Someone did a Google search on that topic and found this blog. Some airplanes are equipped with internet access, but I'm going to assume the searcher was preparing in advance, and not in desperate need of the information. It's too late now, as that was a few weeks ago.
Just in case, let me present a quick step-by-step primer. Remember a good landing is one you can walk away from. (It's a great landing if the airplane is reusable).
1. Find a suitable landing site
The best place to land is an airport. If you have any problems, prefer the airport with the best weather, the longest, widest runways and the most extensive emergency services. If you haven't got an airport, choose the longest, flattest, hardest surface available, without obstructions.
2. Tell them you're coming
Tune the radio to 121.50 and announce your intentions. Use plain English (or your local language) not pilot speak. Something like "My name is Albert and I have an emergency because I have never landed an airplane before," will get a lot of people's attention. Tell them to the best of your knowledge where you are, what sort of airplane you are flying, how many people on board, and exactly where you plan to land. If you happen to know your flight number (it might be on your boarding card, or on a post-it note on the dashboard, because pilots can never remember it either) or the callsign of the airplane, that would help a lot. ATC will line up all the firetrucks for you and move others out of your way. They can also help you find an airport. Don't let them distract you from your primary task of landing. If they tell you to do something you can't do, refuse.
3. Prepare the cabin
Stow all baggage. Have people remove items like eyeglasses and sharp jewellery from their person and aggressively tighten their seatbelts. Review evacuation procedures. Try to keep the passenger alertness level above complacency but below panic.
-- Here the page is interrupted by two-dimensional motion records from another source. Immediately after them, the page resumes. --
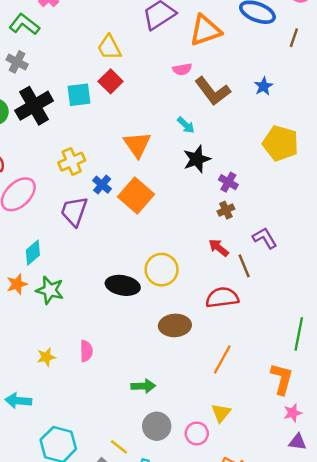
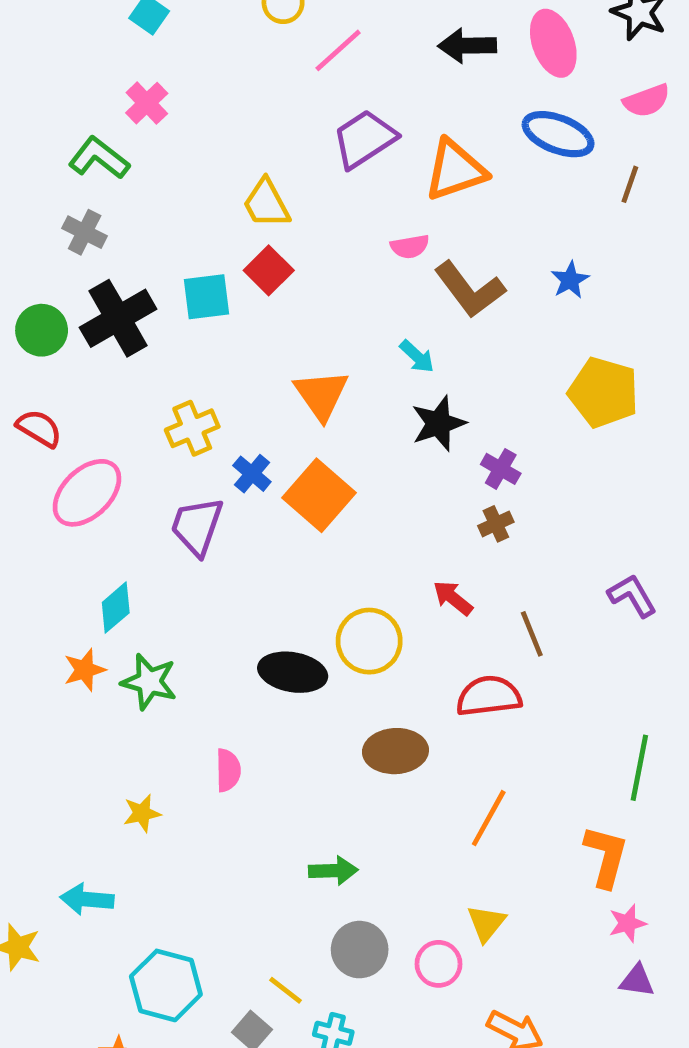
purple L-shape: (265, 238) -> (632, 596), moved
red arrow: (219, 248) -> (453, 598), moved
pink semicircle: (86, 351) -> (228, 770), moved

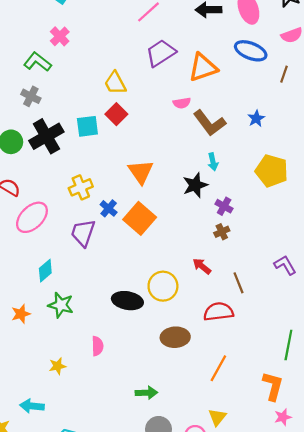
cyan arrow: (417, 357) -> (213, 162), moved, turned 35
orange star: (85, 670) -> (21, 314), moved

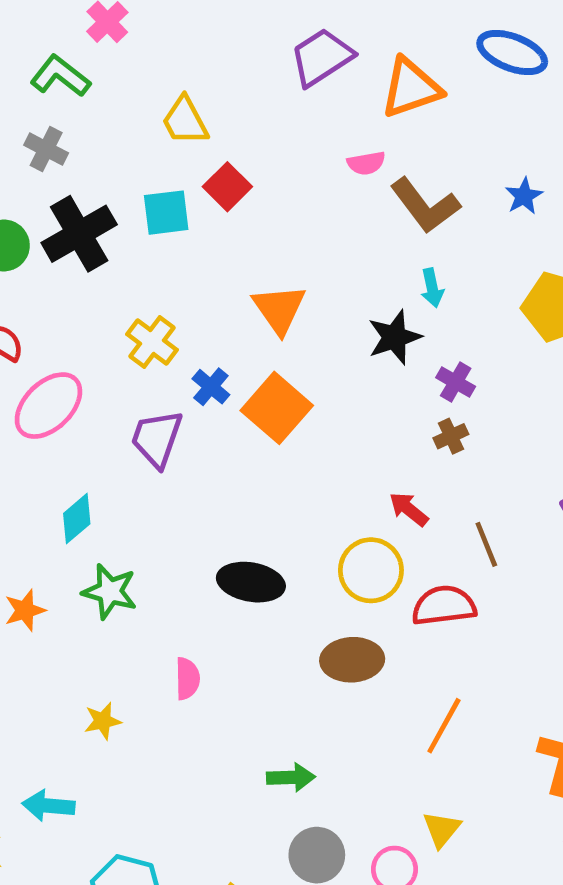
yellow trapezoid: (115, 83) -> (185, 121), moved
yellow cross: (81, 187) -> (152, 342), turned -30
yellow circle: (163, 286) -> (371, 570), moved

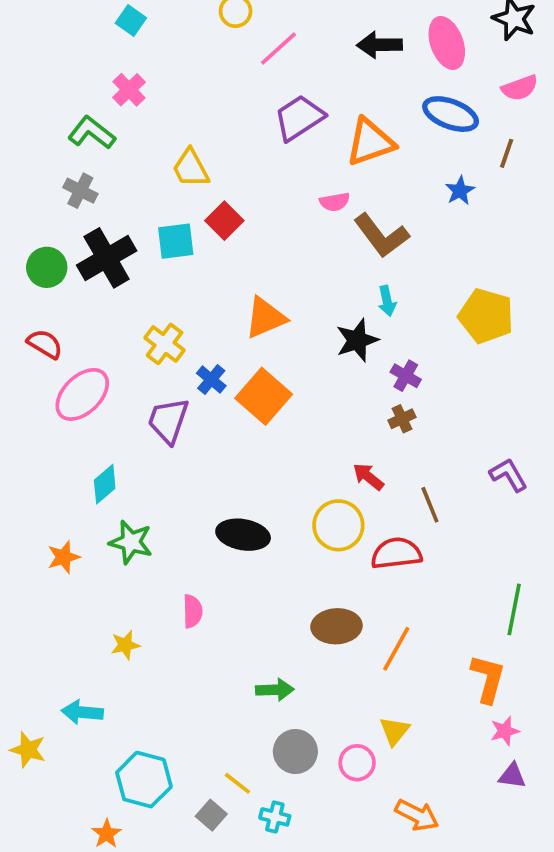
blue star: (524, 196) -> (460, 191), moved
orange triangle: (279, 309) -> (265, 318), turned 42
brown ellipse: (352, 660) -> (337, 626), moved

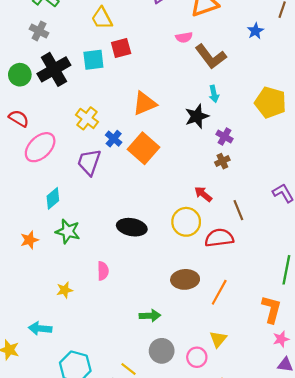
red square: (224, 221) -> (121, 48), turned 30

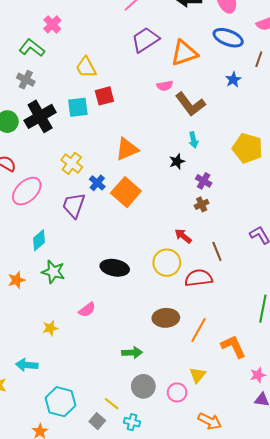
black star: (197, 116) -> (177, 161), size x0.7
pink semicircle: (103, 271) -> (87, 310), turned 54
orange L-shape: (271, 309) -> (233, 346), moved, turned -40

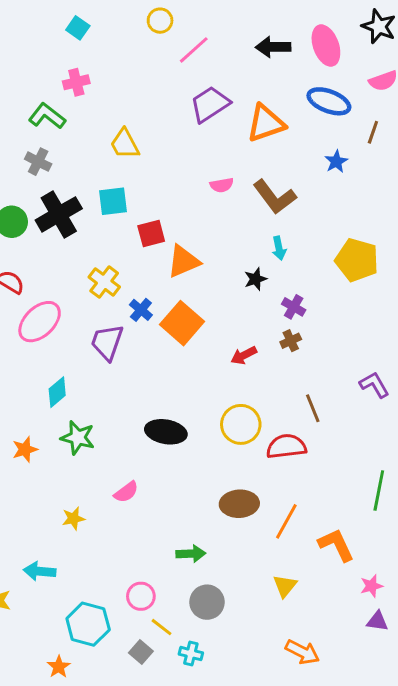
pink cross: (52, 24) -> (76, 82), turned 30
pink semicircle: (165, 86) -> (222, 185), moved
red square: (104, 96) -> (151, 234), moved
red arrow: (183, 236) -> (244, 355), moved, turned -66
pink circle: (177, 392) -> (141, 596), moved

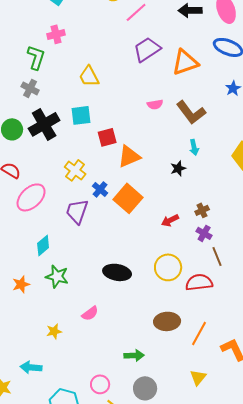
green L-shape: (47, 116) -> (36, 57), turned 70
purple cross: (294, 307) -> (204, 233), moved

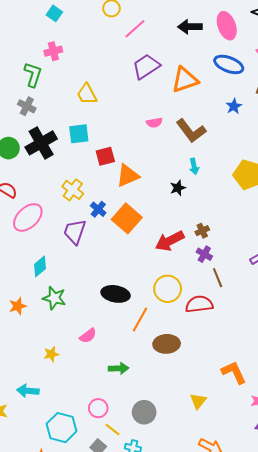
red arrow: (170, 220) -> (170, 241), size x1.6
orange line: (199, 333) -> (140, 319), moved
green arrow: (134, 355) -> (119, 368), moved

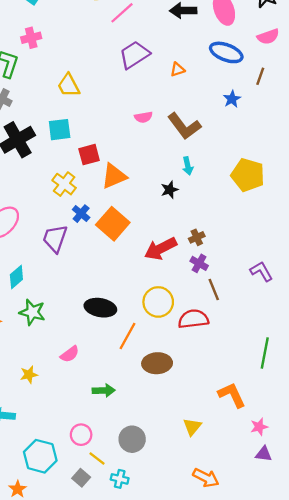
orange triangle: (185, 80) -> (177, 69), size x0.5
yellow cross: (73, 190) -> (64, 184), moved

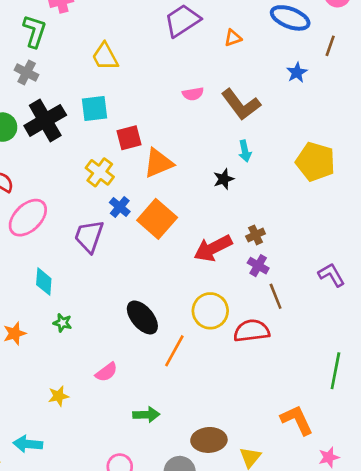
cyan diamond: (16, 277) -> (44, 282), turned -45
black ellipse: (100, 308) -> (142, 317), turned 40
green star: (32, 312) -> (62, 323), size x0.6
brown ellipse: (157, 363) -> (209, 440), moved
4. Configure the airplane for landing
You need to slow down to a suitable approach speed. Too fast makes it hard to land, too slow makes it hard to fly, so you want to make an effort here. The air traffic controllers may be able to help you out. Maybe there's a TOLD card on the dashboard, or a placard listing approach speeds at different weights. Pull back the throttle(s). You'll hear the engine sound decrease, and the airplane will start to descend. Pull back on the yoke a bit to stop it descending and it will slow down instead. See if you can find a thumb switch on the yoke, or a vertically mounted trim wheel somewhere in the cockpit so you don't have to use a lot of strength to pull back. You'll also want the gear and flaps down. There are particular speeds at which these things should be deployed, but wrinkled flaps and torn gear doors are tolerable. The gear handle looks like a little wheel and the flap handle like a spatula. They should also be labelled. As a rough approximation, put the gear down with the airspeed indication at six o'clock and put half the flaps down, then slow to a speed at about the four o'clock position. Once you're happy with the speed, adjust the power so that the airplane is descending at a rate that will bring it to the runway and the ground at the same time.
5. Align with the runway
Bank the airplane towards the runway and then level the wings when you're pointing straight at it. Keep the wings level. You can do a bit of steering with the rudder pedals to keep the nose pointed straight ahead. Keep it straight. If it looks like you are going to land before the runway, increase the power. If it looks like you will go too far, pull the power back further and put down more flaps. Keep the airplane pointed at the runway.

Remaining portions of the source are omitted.